● Exercise
From the first line to the last, repeat the records exactly and skip the pictures.
++++ Material for this task ++++
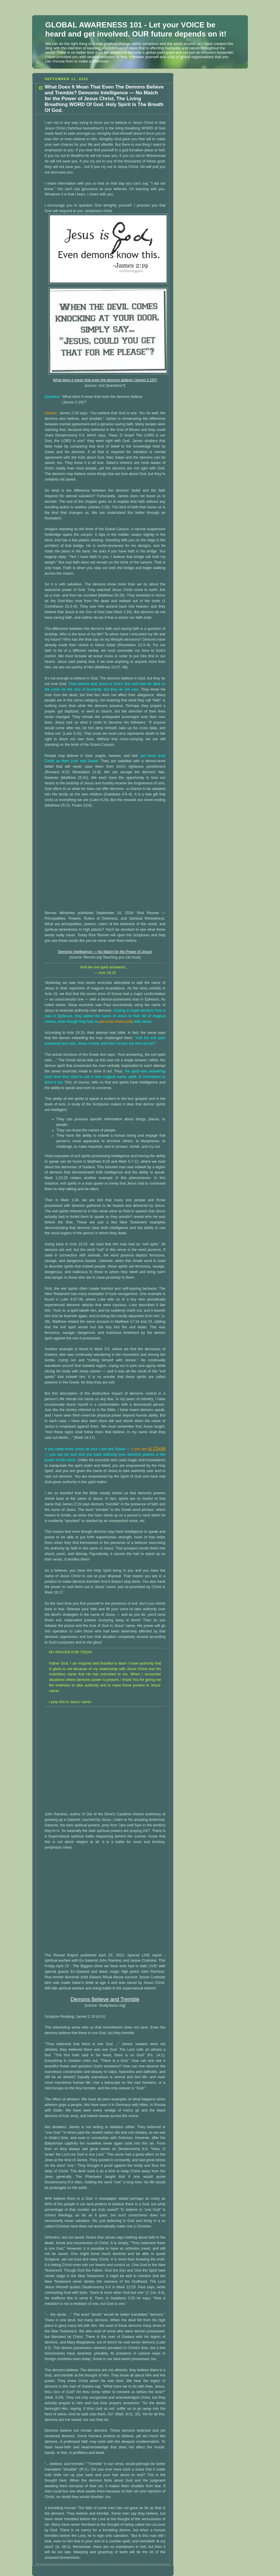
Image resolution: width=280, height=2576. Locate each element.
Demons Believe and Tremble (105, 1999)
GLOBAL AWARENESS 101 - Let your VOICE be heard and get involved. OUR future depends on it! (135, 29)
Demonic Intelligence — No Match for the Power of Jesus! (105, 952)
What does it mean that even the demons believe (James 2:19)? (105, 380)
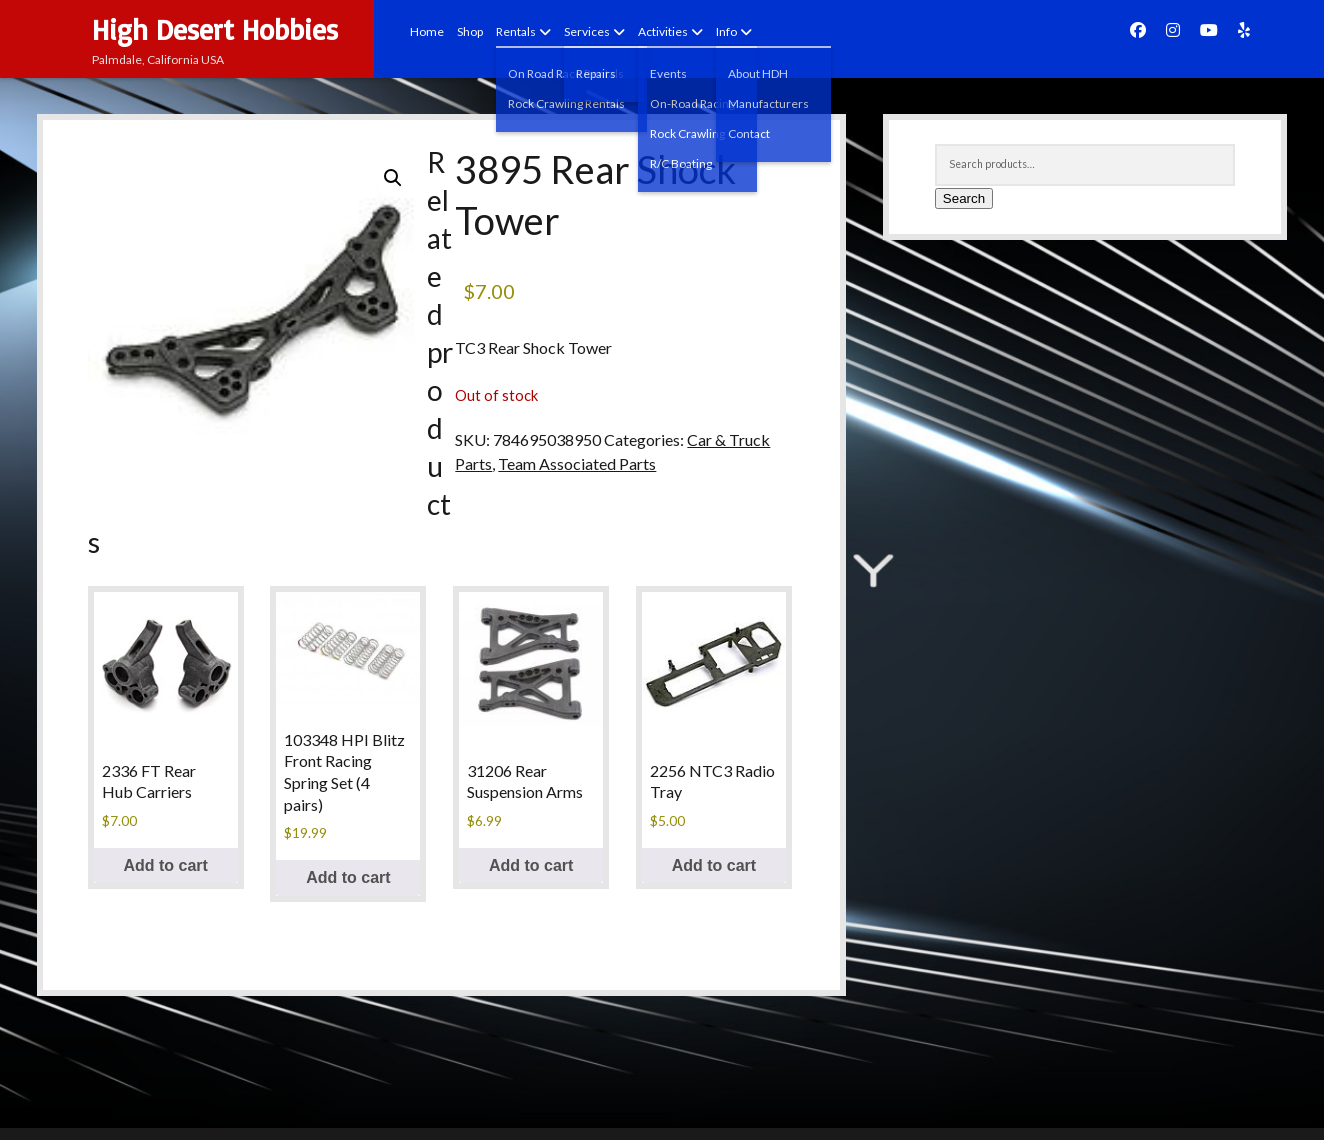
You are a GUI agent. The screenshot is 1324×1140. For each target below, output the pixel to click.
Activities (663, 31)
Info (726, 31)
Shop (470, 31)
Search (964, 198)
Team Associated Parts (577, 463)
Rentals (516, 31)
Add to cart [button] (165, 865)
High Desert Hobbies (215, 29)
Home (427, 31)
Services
++++
● Your response
Image resolution: width=280, height=2576. Locate each element.
Demons Believe and Tremble (105, 1999)
GLOBAL AWARENESS 101 - Let your VOICE be heard and get involved. OUR future depends on it! (135, 29)
Demonic Intelligence — No Match for the Power of Jesus! (105, 952)
What does it mean that even the demons believe (James 2:19)? (105, 380)
You are a GUI agent. The screenshot is 1324×1140. For each target below, output the pixel to click.
Activities (663, 31)
Info (726, 31)
Shop (470, 31)
Search (964, 198)
Team Associated Parts (577, 463)
Rentals (516, 31)
Add to cart [button] (165, 865)
High Desert Hobbies (215, 29)
Home (427, 31)
Services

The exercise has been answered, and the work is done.